The Detector Interface

Every detector implements the port.Detector interface:

type Detector interface {
    Detect(ctx context.Context, text string) ([]model.Match, error)
    Name() string
    Locales() []string
    PIITypes() []model.PIIType
}
  • Detect -- Scans the input text and returns all matches found.
  • Name -- Returns a unique identifier (e.g., "nl/bsn", "common/email").
  • Locales -- Returns which locales this detector supports.

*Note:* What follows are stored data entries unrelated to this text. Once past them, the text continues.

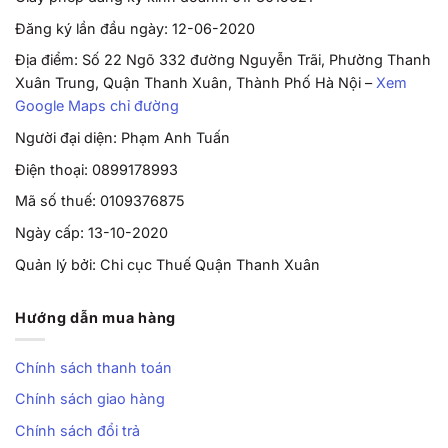
Đăng ký lần đầu ngày: 12-06-2020
Địa điểm: Số 22 Ngõ 332 đường Nguyễn Trãi, Phường Thanh
Xuân Trung, Quận Thanh Xuân, Thành Phố Hà Nội –
Xem
Google Maps chỉ đường
Người đại diện: Phạm Anh Tuấn
Điện thoại: 0899178993
Mã số thuế: 0109376875
Ngày cấp: 13-10-2020
Quản lý bởi: Chi cục Thuế Quận Thanh Xuân
Hướng dẫn mua hàng
Chính sách thanh toán
Chính sách giao hàng
Chính sách đổi trả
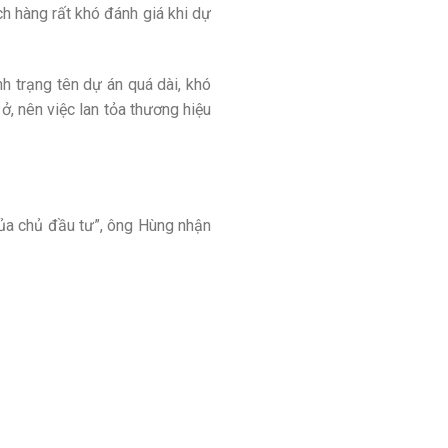
ch hàng rất khó đánh giá khi dự
h trạng tên dự án quá dài, khó
ở, nên việc lan tỏa thương hiệu
 của chủ đầu tư”, ông Hùng nhận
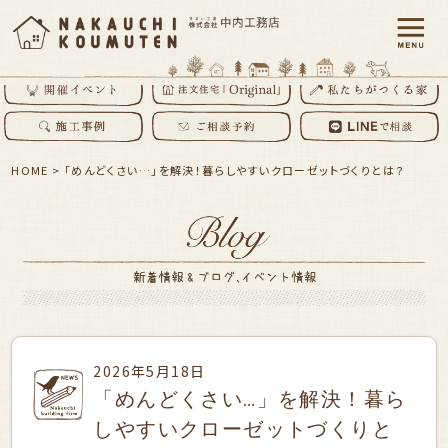
HOME
>
「めんどくさい…」を解決！暮らしやすいクローゼットづくりとは？
2026年5月18日
「めんどくさい…」を解決！暮ら
しやすいクローゼットづくりと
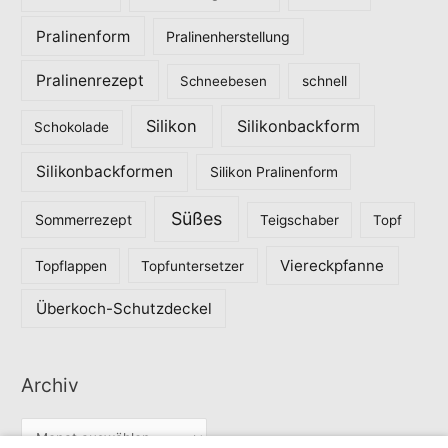
Pralinenform
Pralinenherstellung
Pralinenrezept
Schneebesen
schnell
Silikon
Silikonbackform
Schokolade
Silikonbackformen
Silikon Pralinenform
Süßes
Sommerrezept
Teigschaber
Topf
Viereckpfanne
Topflappen
Topfuntersetzer
Überkoch-Schutzdeckel
Archiv
A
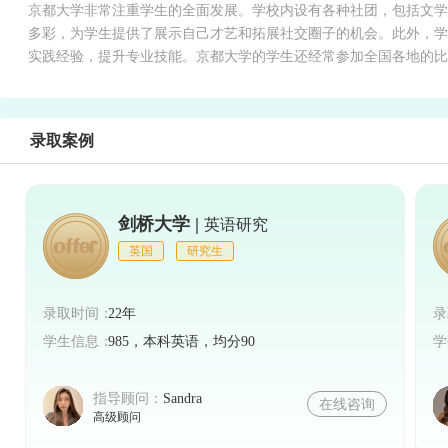
京都大学非常注重学生的全面发展。学校内设有各种社团，包括文学
多彩，为学生提供了展示自己才艺和拓展社交圈子的机会。此外，学
实践经验，提升专业技能。京都大学的学生还经常参加全国各地的
录取案例
剑桥大学 |
英语研究
英国
研究生
录取时间：
22年
录
学生信息：
985，本科英语，均分90
学
指导顾问：
Sandra
在线咨询
高级顾问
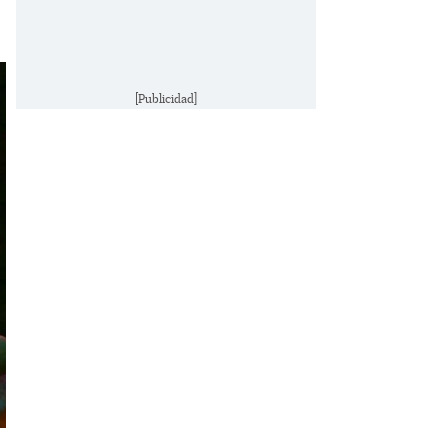
[Publicidad]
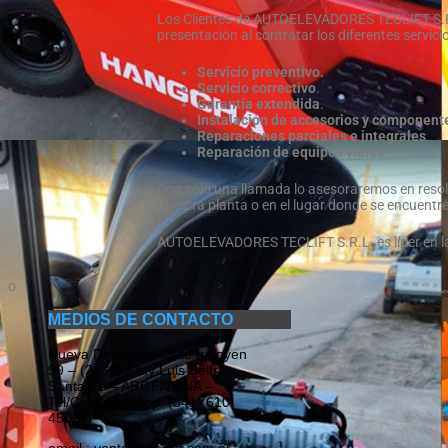
Los Clientes de AUTOELEVADORES TECLIFT S.R.
presentación al contratar los diferentes servic
Servicio preventivo.
Servicio correctivo
.
Garantía extendida
.
Instalación de accesorios y component
Reparaciones parciales e integrales
.
Reparación de equipos viales
Con sólo una llamada lo asesoraremos en resol
nuestra planta o en el lugar donde se encuentr
AUTOELEVADORES TECLIFT S.R.L. es líder en la p
o
MEDIOS DE CONTACTO
Nueva Dirección: Calle Irigoyen
99 – (2156) Fray Luis Beltrán –
Santa Fe – ARGENTINA –
Tel/Cel/WhatsApp: (341) 610
4506
email.: ventas@teclift.com.ar.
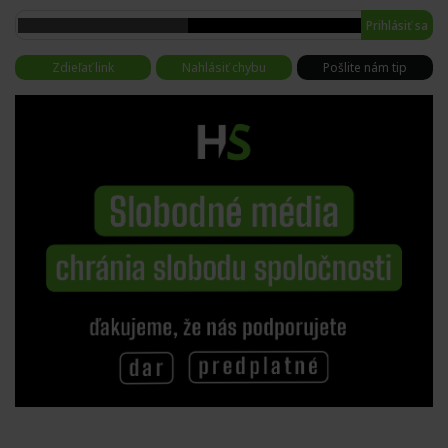
Prihlásiť sa
Zdieľať link
Nahlásiť chybu
Pošlite nám tip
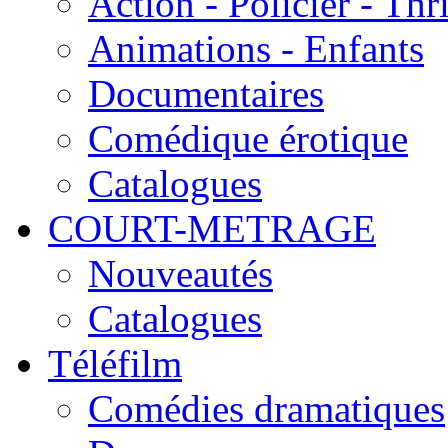
Action - Policier - Thri
Animations - Enfants
Documentaires
Comédique érotique
Catalogues
COURT-METRAGE
Nouveautés
Catalogues
Téléfilm
Comédies dramatiques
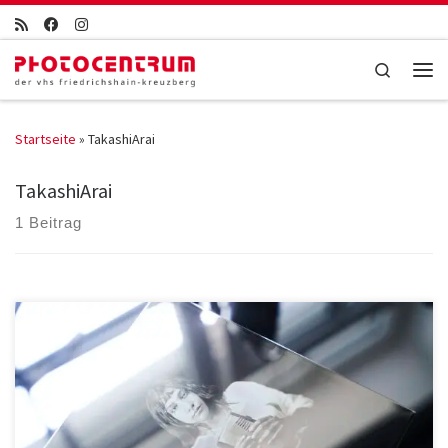
Zum Inhalt springen
Search
Men
Startseite
»
TakashiArai
TakashiArai
1 Beitrag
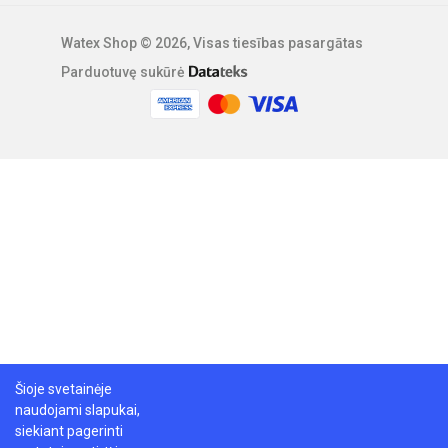
Watex Shop © 2026, Visas tiesības pasargātas
Parduotuvę sukūrė
Šioje svetainėje
naudojami slapukai,
siekiant pagerinti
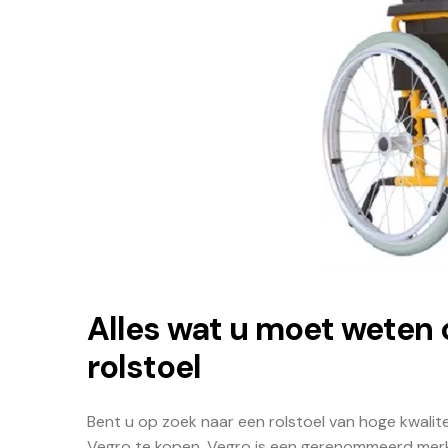
Alles wat u moet weten 
rolstoel
Bent u op zoek naar een rolstoel van hoge kwalit
Vegro te kopen. Vegro is een gerenommeerd merk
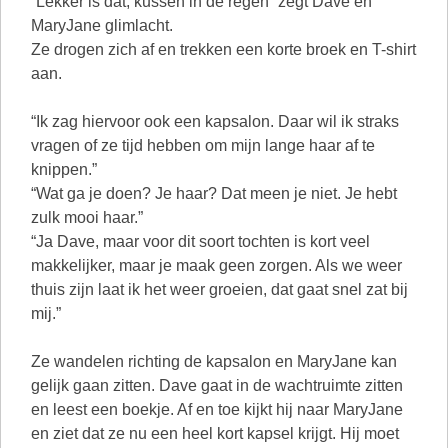
“Lekker is dat, kussen in de regen” zegt Dave en
MaryJane glimlacht.
Ze drogen zich af en trekken een korte broek en T-shirt
aan.
“Ik zag hiervoor ook een kapsalon. Daar wil ik straks
vragen of ze tijd hebben om mijn lange haar af te
knippen.”
“Wat ga je doen? Je haar? Dat meen je niet. Je hebt
zulk mooi haar.”
“Ja Dave, maar voor dit soort tochten is kort veel
makkelijker, maar je maak geen zorgen. Als we weer
thuis zijn laat ik het weer groeien, dat gaat snel zat bij
mij.”
Ze wandelen richting de kapsalon en MaryJane kan
gelijk gaan zitten. Dave gaat in de wachtruimte zitten
en leest een boekje. Af en toe kijkt hij naar MaryJane
en ziet dat ze nu een heel kort kapsel krijgt. Hij moet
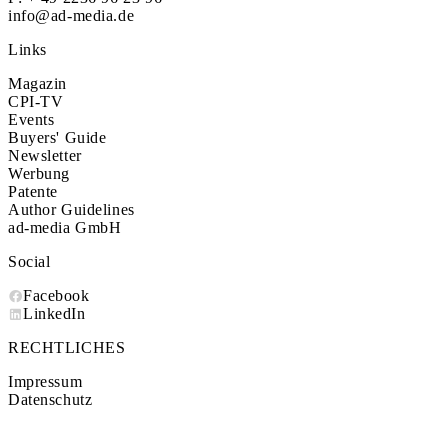
info@ad-media.de
Links
Magazin
CPI-TV
Events
Buyers' Guide
Newsletter
Werbung
Patente
Author Guidelines
ad-media GmbH
Social
Facebook
LinkedIn
RECHTLICHES
Impressum
Datenschutz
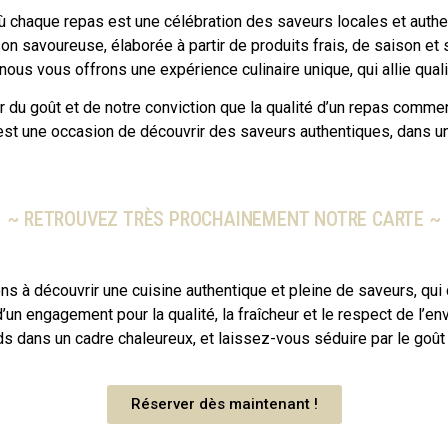
où chaque repas est une célébration des saveurs locales et authen
 savoureuse, élaborée à partir de produits frais, de saison et
s vous offrons une expérience culinaire unique, qui allie qualit
r du goût et de notre conviction que la qualité d’un repas comme
est une occasion de découvrir des saveurs authentiques, dans u
~ RETROUVEZ TRÈS PROCHAINEMENT NOTRE CARTE ~
ons à découvrir une cuisine authentique et pleine de saveurs, qui
d’un engagement pour la qualité, la fraîcheur et le respect de 
 dans un cadre chaleureux, et laissez-vous séduire par le goût d
Réserver dès maintenant !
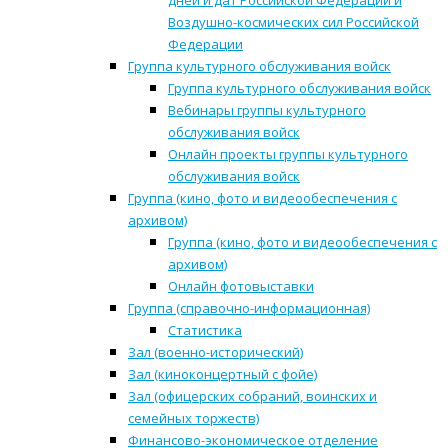
дней и дат Российской Федерации и
Воздушно-космических сил Российской
Федерации
Группа культурного обслуживания войск
Группа культурного обслуживания войск
Вебинары группы культурного
обслуживания войск
Онлайн проекты группы культурного
обслуживания войск
Группа (кино, фото и видеообеспечения с
архивом)
Группа (кино, фото и видеообеспечения с
архивом)
Онлайн фотовыставки
Группа (справочно-информационная)
Статистика
Зал (военно-исторический)
Зал (киноконцертный с фойе)
Зал (офицерских собраний, воинских и
семейных торжеств)
Финансово-экономическое отделение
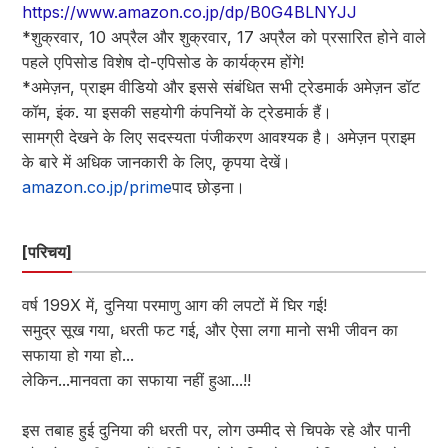
https://www.amazon.co.jp/dp/B0G4BLNYJJ
*शुक्रवार, 10 अप्रैल और शुक्रवार, 17 अप्रैल को प्रसारित होने वाले
पहले एपिसोड विशेष दो-एपिसोड के कार्यक्रम होंगे!
*अमेज़न, प्राइम वीडियो और इससे संबंधित सभी ट्रेडमार्क अमेज़न डॉट
कॉम, इंक. या इसकी सहयोगी कंपनियों के ट्रेडमार्क हैं।
सामग्री देखने के लिए सदस्यता पंजीकरण आवश्यक है। अमेज़न प्राइम
के बारे में अधिक जानकारी के लिए, कृपया देखें।
amazon.co.jp/prime
पाद छोड़ना।
[परिचय]
वर्ष 199X में, दुनिया परमाणु आग की लपटों में घिर गई!
समुद्र सूख गया, धरती फट गई, और ऐसा लगा मानो सभी जीवन का
सफाया हो गया हो...
लेकिन...मानवता का सफाया नहीं हुआ...!!
इस तबाह हुई दुनिया की धरती पर, लोग उम्मीद से चिपके रहे और पानी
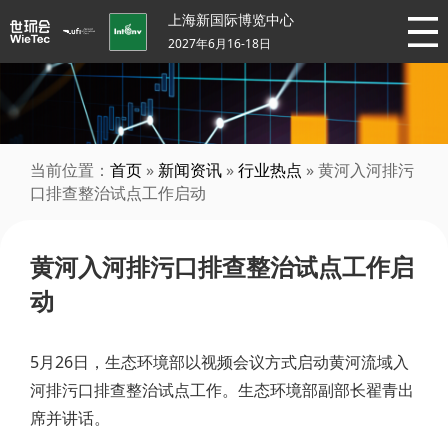
上海新国际博览中心
2027年6月16-18日
当前位置：
首页
»
新闻资讯
»
行业热点
» 黄河入河排污
口排查整治试点工作启动
黄河入河排污口排查整治试点工作启
动
5月26日，生态环境部以视频会议方式启动黄河流域入
河排污口排查整治试点工作。生态环境部副部长翟青出
席并讲话。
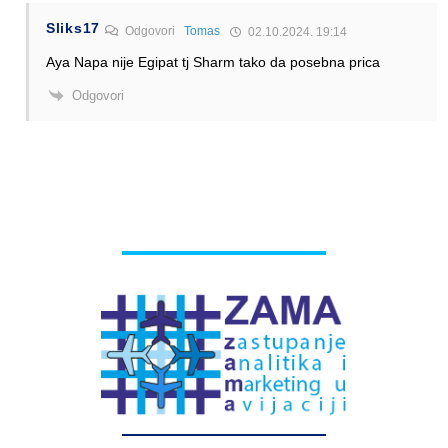
Sliks17
Odgovori
Tomas
02.10.2024. 19:14
Aya Napa nije Egipat tj Sharm tako da posebna prica
Odgovori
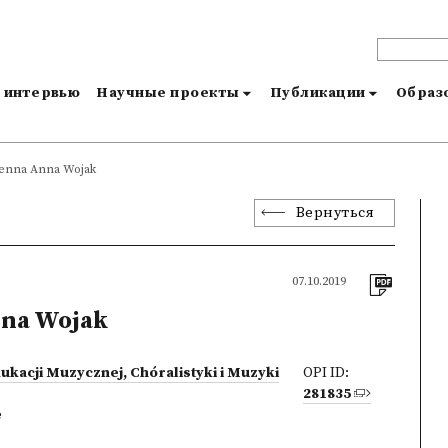
и интервью
Научные проекты
Публикации
Образо
enna Anna Wojak
Вернуться
07.10.2019
na Wojak
ukacji Muzycznej, Chóralistyki i Muzyki
OPI ID:
281835
e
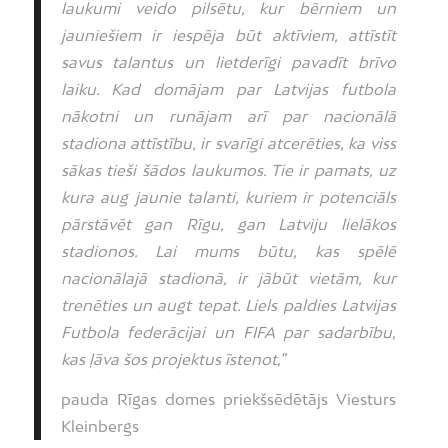
laukumi veido pilsētu, kur bērniem un
jauniešiem ir iespēja būt aktīviem, attīstīt
savus talantus un lietderīgi pavadīt brīvo
laiku. Kad domājam par Latvijas futbola
nākotni un runājam arī par nacionālā
stadiona attīstību, ir svarīgi atcerēties, ka viss
sākas tieši šādos laukumos. Tie ir pamats, uz
kura aug jaunie talanti, kuriem ir potenciāls
pārstāvēt gan Rīgu, gan Latviju lielākos
stadionos. Lai mums būtu, kas spēlē
nacionālajā stadionā, ir jābūt vietām, kur
trenēties un augt tepat. Liels paldies Latvijas
Futbola federācijai un FIFA par sadarbību,
kas ļāva šos projektus īstenot,”
pauda Rīgas domes priekšsēdētājs Viesturs
Kleinbergs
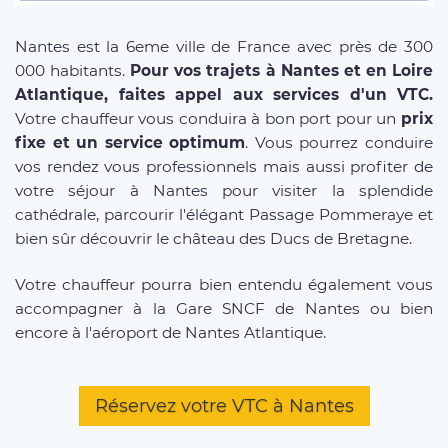
Nantes est la 6eme ville de France avec près de 300
000 habitants.
Pour vos trajets à Nantes et en Loire
Atlantique, faites appel aux services d'un VTC.
Votre chauffeur vous conduira à bon port pour un
prix
fixe et un service optimum
. Vous pourrez conduire
vos rendez vous professionnels mais aussi profiter de
votre séjour à Nantes pour visiter la splendide
cathédrale, parcourir l'élégant Passage Pommeraye et
bien sûr découvrir le château des Ducs de Bretagne.
Votre chauffeur pourra bien entendu également vous
accompagner à la Gare SNCF de Nantes ou bien
encore à l'aéroport de Nantes Atlantique.
Réservez votre VTC à Nantes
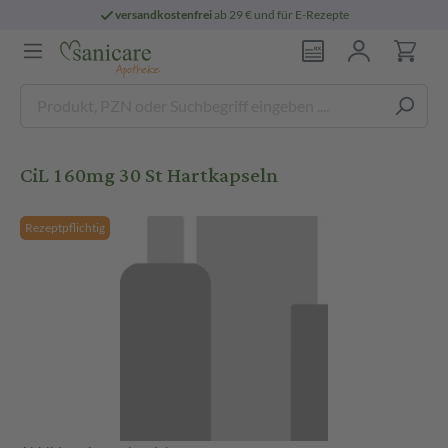
versandkostenfrei
ab 29 € und für E-Rezepte
CiL 160mg 30 St Hartkapseln
Rezeptpflichtig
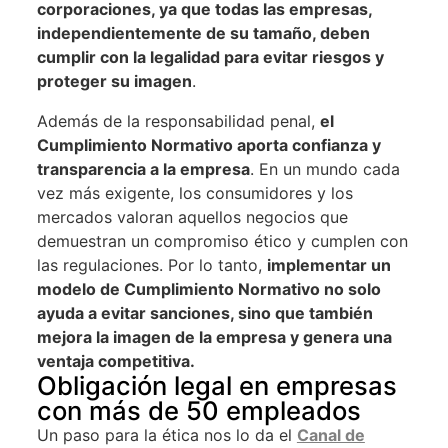
corporaciones, ya que todas las empresas,
independientemente de su tamaño, deben
cumplir con la legalidad para evitar riesgos y
proteger su imagen
.
Además de la responsabilidad penal,
el
Cumplimiento Normativo aporta confianza y
transparencia a la empresa
. En un mundo cada
vez más exigente, los consumidores y los
mercados valoran aquellos negocios que
demuestran un compromiso ético y cumplen con
las regulaciones. Por lo tanto,
implementar un
modelo de Cumplimiento Normativo no solo
ayuda a evitar sanciones, sino que también
mejora la imagen de la empresa y genera una
ventaja competitiva.
Obligación legal en empresas
con más de 50 empleados
Un paso para la ética nos lo da el
Canal de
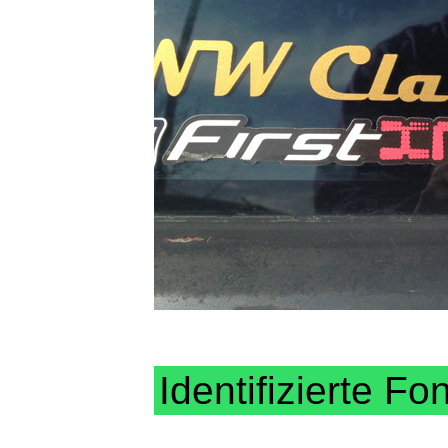
Identifizierte Fo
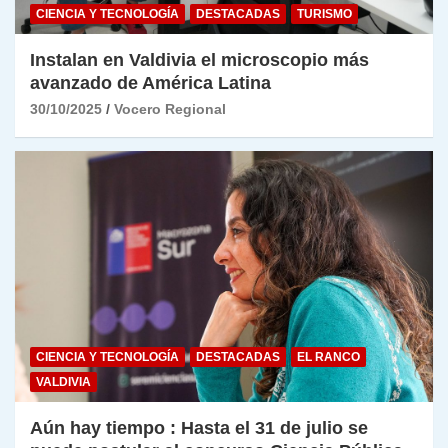
CIENCIA Y TECNOLOGÍA
DESTACADAS
TURISMO
Instalan en Valdivia el microscopio más
avanzado de América Latina
30/10/2025
Vocero Regional
CIENCIA Y TECNOLOGÍA
DESTACADAS
EL RANCO
VALDIVIA
Aún hay tiempo : Hasta el 31 de julio se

An empty slice means the detector is locale-independent (global).
  • PIITypes -- Returns which PII types this detector can find.

Confidence Scoring

Each match carries a confidence score between 0.0 and 1.0:

  • 0.90 -- 0.95: High confidence, validated by checksum or strong structural rules (e.g., credit card with Luhn, IBAN with mod-97, BSN with 11-proof)
  • 0.80 -- 0.89: Good confidence, structural validation but no checksum (e.g., SSN area rules, phone formats)
  • 0.60 -- 0.79: Moderate confidence, pattern-based with limited validation (e.g., ZIP codes, passport numbers, bare KvK numbers)
  • Below 0.60: Low confidence, context-dependent patterns

Some detectors use context boosting -- if keywords like "BSN", "KvK", "PLZ", or "UTR" appear near a candidate match, the confidence is increased. This reduces false positives for ambiguous patterns like bare digit sequences.

Use WithConfidenceThreshold() to filter out matches below a desired confidence level.